Past, present and future are not enough

Science fiction writers imagine whole new universes and explore their possibilities, as we’ve mentioned before.  Perhaps they need to think about the changes in language that go along with them.

Our tutoring consultant works next to a tutor specializing in English.  Recently the discussion in the next cubicle has turned to verb tenses, and what confusion might arise from the invention of a time machine.  Our example: suppose some event in your past annoyed you.  You travel back in time and arrange that it not happen.  Back in your own time, how do you describe the event that now had never happened, but once—in some way—had occurred?  Well, the grammatical problems of time travel have been explored at least once, in Douglas Adams’ The Restaurant at the End of the Universe, though he offered no practical resolution.

Other problems arise.  In the Calvin and Hobbes comic strip, which contains quite a bit of science fiction (much to the annoyance of Calvin’s parents), of course Calvin does some time traveling.  In one case he goes forward and back until there are three of him arguing with each other.  In this case we need a first-person singular/plural conjugation, to cover all the Calvins as opposed to just one of them.

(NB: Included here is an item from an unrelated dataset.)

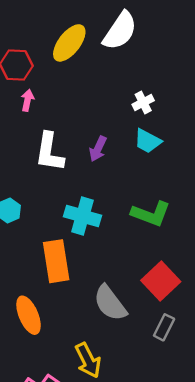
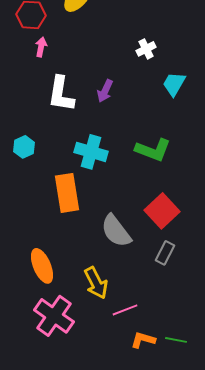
cyan trapezoid: (148, 141) -> (174, 84), moved, turned 92
orange ellipse: (29, 315) -> (42, 266), moved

Or consider the episode where Calvin builds a duplicator and duplicates himself.  We need a first/first person singular, to be used by one duplicate alone; a first/second, for one duplicate talking to another; a first/third, for one duplicate talking about another; and similar constructions for the second and third person, when someone talks to or about a duplicate.  It’s no wonder that Calvin’s parents, teachers and classmates have trouble understanding him: they simply don’t have the language to cover it.

Other languages do make number distinctions that don’t exist in modern English.  Old English and Gaelic distinguish between one, a pair, and higher numbers; Russian shifts the construction of some noun cases at five objects.  So developing grammar to cover science-fiction situations is certainly possible.  We throw out this challenge to science fiction authors: create the proper language for your imagined universe!  (Of course, requiring people to learn an extended English grammar in order to read your books will cut into sales a bit.)

Meanwhile, our physicist reminds us that languages develop slowly and not always logically.  Even after almost a century, we still don’t have a form of the verb “to be” that adequately covers the situation of Schrödinger’s Cat.